I want to offer a reflection on our recent parish experience and relate it to this Sunday’s feast of Corpus Christi when the Church celebrates the mystery of our communion in the Body and Blood of Christ. Over one hundred parishioners participated over the last few months in our pilot project of Small Group communities. St. Paul, one of our parish’s patron saints, rightly puts his focus on the Christian community as our primary experience of the Body of Christ: “You then, are the body of Christ. Every one of you is a member of it.” “The bread that we break, is it not a participation in the body of Christ?” (1 Cor 10 & 12)  That community in the Body is what the Small Groups are all about! Thanks to all who generously participated in this adventure-in-the-time-of-Covid; and thanks to those who completed the recent survey to provide feedback. The initial results show overwhelmingly positive experiences. The time span was perhaps too short for the groups to grow in depth, and some faced practical difficulties – still any positive group experience can invite us to encounter Christ in one another and in who we are together – as we pray and study together, serve together, play together. This summer we will digest the survey feedback and consider how it can guide us to become more truly the Body of Christ, not just in theory but in our actual experience.

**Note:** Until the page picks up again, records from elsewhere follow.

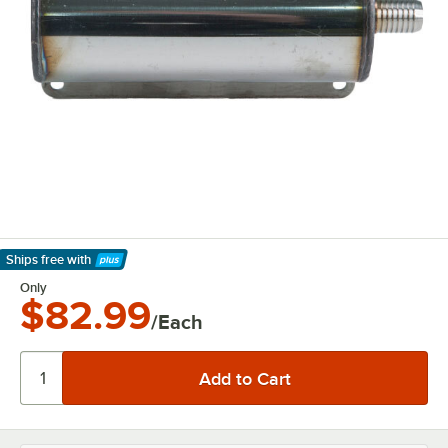
Ships free
with
Learn More
Only
$82.99
/Each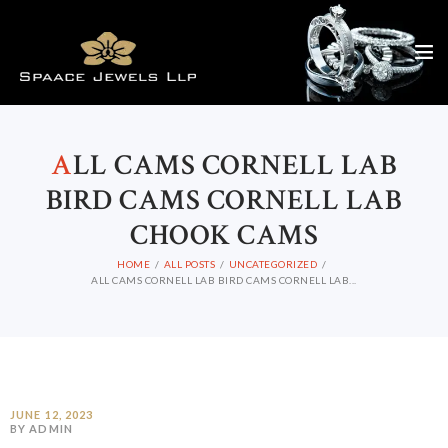
A
LL CAMS CORNELL LAB
BIRD CAMS CORNELL LAB
CHOOK CAMS
HOME
ALL POSTS
UNCATEGORIZED
ALL CAMS CORNELL LAB BIRD CAMS CORNELL LAB...
JUNE 12, 2023
BY ADMIN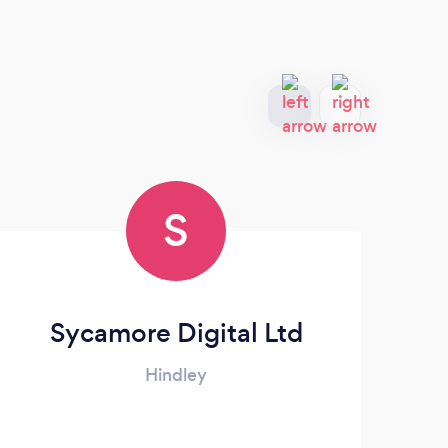
S
Sycamore Digital Ltd
Hindley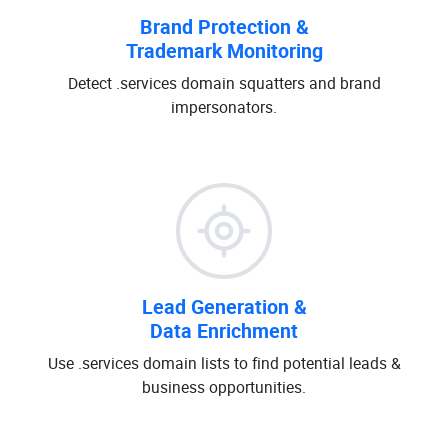
Brand Protection &
Trademark Monitoring
Detect .services domain squatters and brand
impersonators.
Lead Generation &
Data Enrichment
Use .services domain lists to find potential leads &
business opportunities.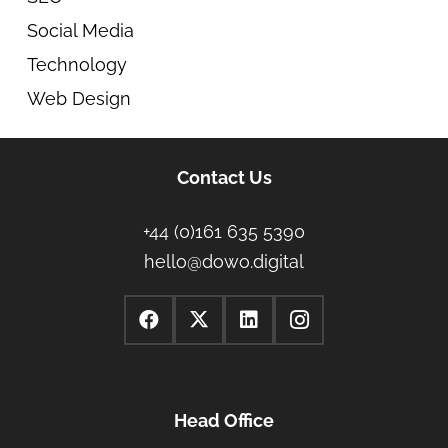
Social Media
Technology
Web Design
Contact Us
+44 (0)161 635 5390
hello@dowo.digital
Head Office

The image that dominates Sunday’s scripture readings is blood – blood as a sign of covenant commitment, and the complete gift of self for others. Through the blood of his suffering Christ was joined in communion with the sufferings of all human beings throughout history. The horror of these sufferings, of all this blood, shakes us and calls us beyond all the hatred, fear and violence of our human condition. Important milestones in this vein have passed in the two weeks since my last column. May 25 marked one year since the killing of George Floyd, which has accelerated our country’s reckoning with the legacy of the sufferings of slavery that still shape our culture today. May 31, Memorial Day, reminded us of the tragic sufferings and losses of war. It was also the 100th anniversary of the Tulsa Race Massacre (on “Black Wall Street”), the single worst instance of racial violence in U.S. history. More victims and sufferings to recall; the blood of Christ flows all around us. In our Eucharistic faith, this suffering and blood is not in vain, but rather is joined to the saving blood of Christ poured out for us, that cries out to us and can move us to be converted to the will of God for our human family. Sunday’s second reading: “how much more will the blood of Christ… cleanse our consciences from dead works to worship the living God.”

Finally: this Eucharistic feast is a fitting time to announce the ordination to the priesthood of Jesuit Bobby Karle, son of parishioners Barbara and Bob Karle, on June 12 in Milwaukee. I will join them and the other seven Jesuit ordinands for the celebrations. Pray for them as they learn with us, as the ordination rite states, “to imitate what you celebrate”: to give our body and blood for the life of the world.